Segment Start: PROVIDED MATERIAL
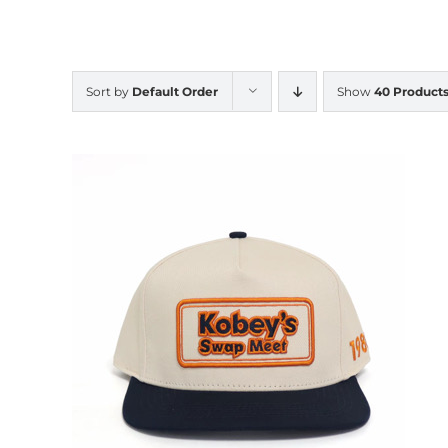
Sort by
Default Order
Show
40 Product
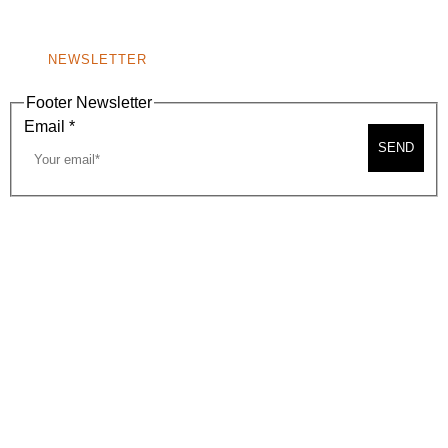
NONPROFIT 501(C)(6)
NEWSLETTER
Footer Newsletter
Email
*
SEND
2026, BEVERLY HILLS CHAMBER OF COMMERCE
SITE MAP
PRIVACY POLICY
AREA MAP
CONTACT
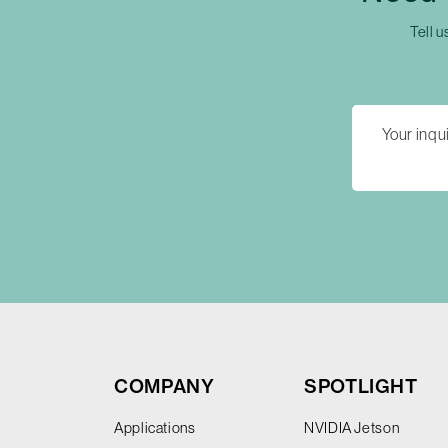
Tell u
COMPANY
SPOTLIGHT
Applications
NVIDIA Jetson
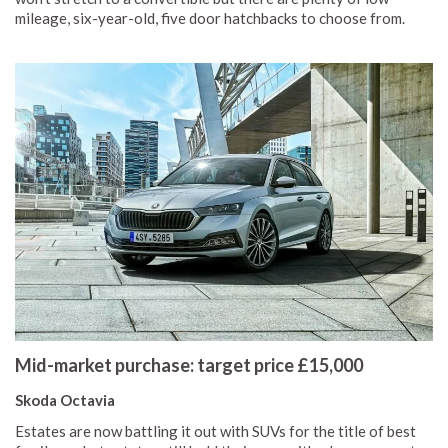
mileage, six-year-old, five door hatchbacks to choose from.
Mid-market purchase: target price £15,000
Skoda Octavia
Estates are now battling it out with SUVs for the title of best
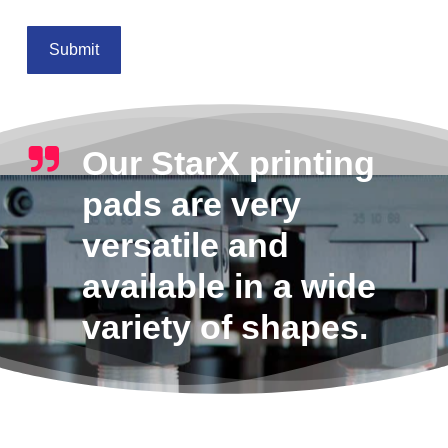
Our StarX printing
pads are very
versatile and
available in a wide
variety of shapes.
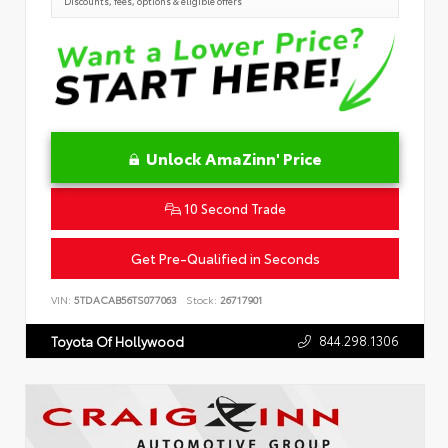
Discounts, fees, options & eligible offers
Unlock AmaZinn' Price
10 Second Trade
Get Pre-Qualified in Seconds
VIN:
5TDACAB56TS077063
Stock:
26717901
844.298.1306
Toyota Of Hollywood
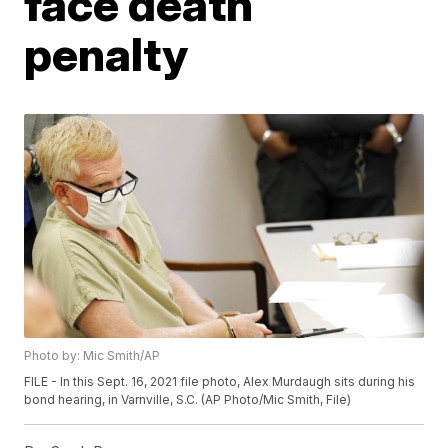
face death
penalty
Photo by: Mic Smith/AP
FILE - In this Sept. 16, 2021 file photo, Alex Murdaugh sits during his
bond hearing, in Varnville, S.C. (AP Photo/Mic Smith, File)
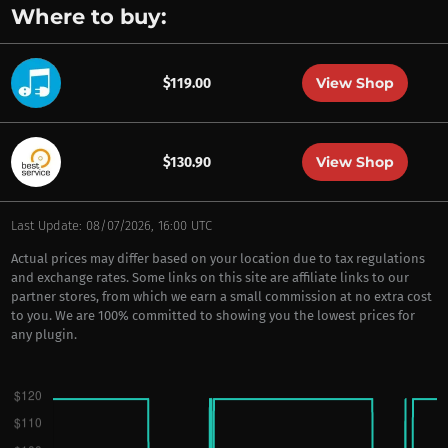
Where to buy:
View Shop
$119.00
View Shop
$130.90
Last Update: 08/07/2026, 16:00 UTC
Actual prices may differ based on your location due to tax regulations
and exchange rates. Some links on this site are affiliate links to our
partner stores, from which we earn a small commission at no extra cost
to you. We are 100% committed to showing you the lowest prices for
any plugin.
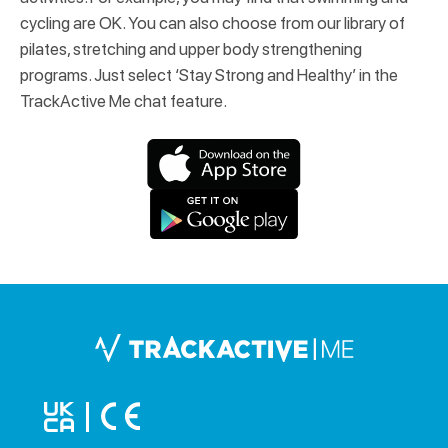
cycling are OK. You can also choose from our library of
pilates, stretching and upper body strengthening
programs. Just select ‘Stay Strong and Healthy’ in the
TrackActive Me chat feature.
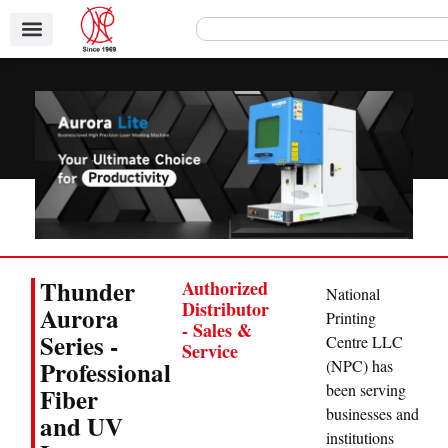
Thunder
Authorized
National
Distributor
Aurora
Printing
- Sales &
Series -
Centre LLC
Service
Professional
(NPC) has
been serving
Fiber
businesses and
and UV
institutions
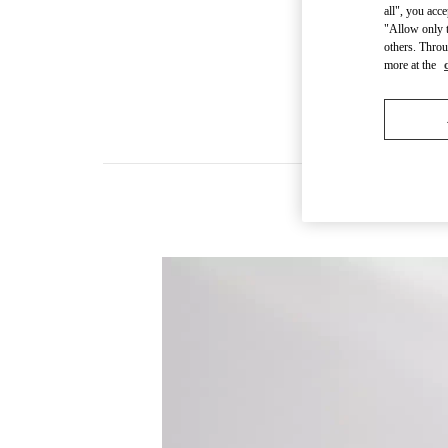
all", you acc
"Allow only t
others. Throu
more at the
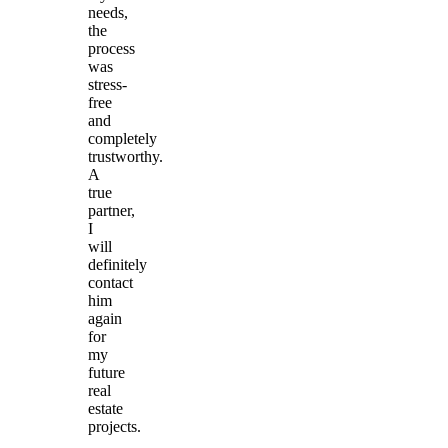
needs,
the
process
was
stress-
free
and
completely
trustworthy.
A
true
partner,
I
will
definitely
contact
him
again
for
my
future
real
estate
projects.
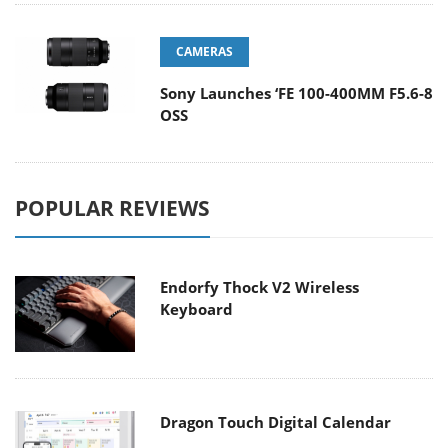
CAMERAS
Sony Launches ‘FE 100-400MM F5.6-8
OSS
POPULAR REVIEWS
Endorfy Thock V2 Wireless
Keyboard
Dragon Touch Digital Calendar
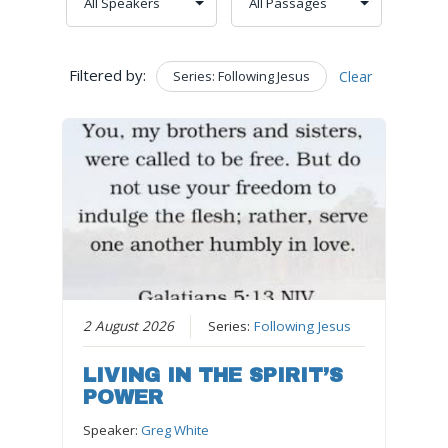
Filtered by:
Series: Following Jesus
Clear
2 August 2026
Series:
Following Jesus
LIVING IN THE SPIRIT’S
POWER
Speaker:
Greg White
Segment End: PROVIDED MATERIAL
Please show every line of the records that holds the word "this".

FILE - In this Sept. 16, 2021 file photo, Alex Murdaugh sits during his
and exchange rates. Some links on this site are affiliate links to our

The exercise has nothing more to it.